To recap, here’s the basic idea of the analysis: I select a period of time during which all four cameras are reporting: 1:40 AM to 2:56 AM. This period encompasses the peak of the shower and a great portion of all the meteors recorded. There were two small glitches in this data set: camera AR50R went offline for one minute at 2:09 AM, and camera AR50F when offline for one minute at 2:36 AM. These interruptions were not large enough, I believe, to affect my results significantly.

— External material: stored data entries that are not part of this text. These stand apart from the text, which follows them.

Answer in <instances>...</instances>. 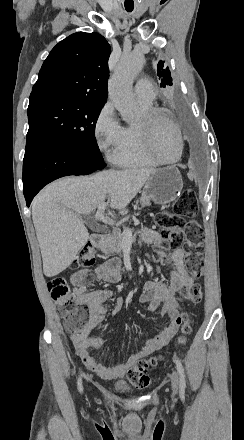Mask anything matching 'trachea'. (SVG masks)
<instances>
[{"mask_svg":"<svg viewBox=\"0 0 244 440\" xmlns=\"http://www.w3.org/2000/svg\"><path fill=\"white\" fill-rule=\"evenodd\" d=\"M126 10H127V12H132V9H128V8H126Z\"/></svg>","mask_w":244,"mask_h":440,"instance_id":"1","label":"trachea"}]
</instances>
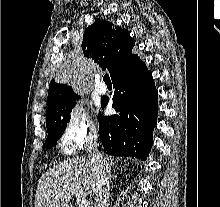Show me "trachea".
Returning a JSON list of instances; mask_svg holds the SVG:
<instances>
[{
  "instance_id": "trachea-1",
  "label": "trachea",
  "mask_w": 220,
  "mask_h": 207,
  "mask_svg": "<svg viewBox=\"0 0 220 207\" xmlns=\"http://www.w3.org/2000/svg\"><path fill=\"white\" fill-rule=\"evenodd\" d=\"M103 80H104L105 83H111V80H110V77H109L108 74L104 75Z\"/></svg>"
}]
</instances>
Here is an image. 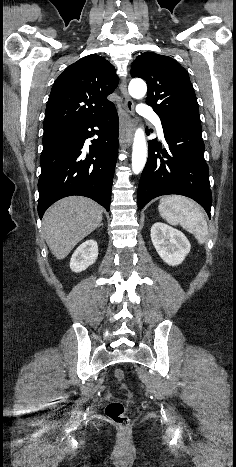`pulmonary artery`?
Instances as JSON below:
<instances>
[{
  "mask_svg": "<svg viewBox=\"0 0 236 467\" xmlns=\"http://www.w3.org/2000/svg\"><path fill=\"white\" fill-rule=\"evenodd\" d=\"M138 111L141 116L150 119L154 123L158 133L163 135V128L160 122V118L149 105L144 103L141 104Z\"/></svg>",
  "mask_w": 236,
  "mask_h": 467,
  "instance_id": "pulmonary-artery-1",
  "label": "pulmonary artery"
}]
</instances>
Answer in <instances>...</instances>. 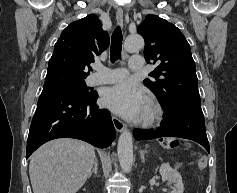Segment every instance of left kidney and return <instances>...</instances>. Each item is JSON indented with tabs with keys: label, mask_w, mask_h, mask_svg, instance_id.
Wrapping results in <instances>:
<instances>
[{
	"label": "left kidney",
	"mask_w": 237,
	"mask_h": 193,
	"mask_svg": "<svg viewBox=\"0 0 237 193\" xmlns=\"http://www.w3.org/2000/svg\"><path fill=\"white\" fill-rule=\"evenodd\" d=\"M159 172L163 181L174 183L171 193H183L184 185L180 173L173 169L169 164L164 163L160 166Z\"/></svg>",
	"instance_id": "left-kidney-1"
}]
</instances>
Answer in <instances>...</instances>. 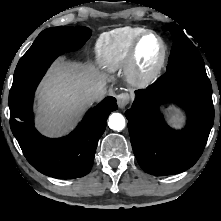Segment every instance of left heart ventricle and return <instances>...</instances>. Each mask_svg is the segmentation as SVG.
I'll use <instances>...</instances> for the list:
<instances>
[{"mask_svg": "<svg viewBox=\"0 0 221 221\" xmlns=\"http://www.w3.org/2000/svg\"><path fill=\"white\" fill-rule=\"evenodd\" d=\"M161 53L159 40L149 35L144 38L139 48V63L143 70H149L157 63Z\"/></svg>", "mask_w": 221, "mask_h": 221, "instance_id": "1", "label": "left heart ventricle"}]
</instances>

First, I broke that 86-minute period up into 5,160 bins, each one second long. Then I went through those bins, counting how many Leonids each of the four cameras reported for each bin. I calculated the correlation coefficient for the bin counts for each pair of cameras throughout that procedure, and saved that value. Then I repeated the procedure, but this time I broke the 86-minute period into 2580 bins, each 2 seconds long. Then for bins 3 seconds long, bins 4 seconds long, and so forth right up to bins 600 second long -- that’s ten minutes. For these longest bins, there were only 8 bins for each camera. Here is the graph of the correlation coefficient for the pairing AL50R and AR50R: the cameras facing rear on both sides of the aircraft:

Figure 1: correlation coefficient between AR50R and AL50R, versus bin size

If the Leonids are perfectly randomly distributed, we’d expect to see a correlation coefficient of 1.00. As you can see, we get something very close to 1.00 throughout most of the range of bin sizes. But what about the left side of the graph, with small bin sizes? That shows very low correlation, which suggests nonrandomness at short time durations. Is this evidence of nonrandomness?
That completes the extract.